TASK REQUIREMENTS -> Each line below with the word "Atlassian" needs to be copied.

--- RECORDS TO USE Enclosed Below ---

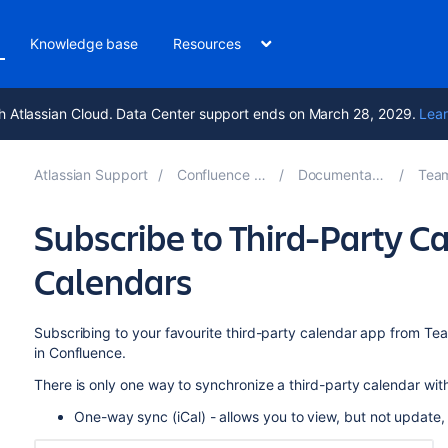
Knowledge base
Resources
h Atlassian Cloud. Data Center support ends on March 28, 2029.
Lear
Atlassian Support
Confluence 9.0
Documentation
Team
Subscribe to Third-Party 
Calendars
Subscribing to your favourite third-party calendar app from Te
in Confluence.
There is only one way to synchronize a third-party calendar wi
One-way sync (iCal) - allows you to view, but not update,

--- End of Enclosed RECORDS TO USE ---

FINISHED EXERCISE ->
h Atlassian Cloud. Data Center support ends on March 28, 2029.
Atlassian Support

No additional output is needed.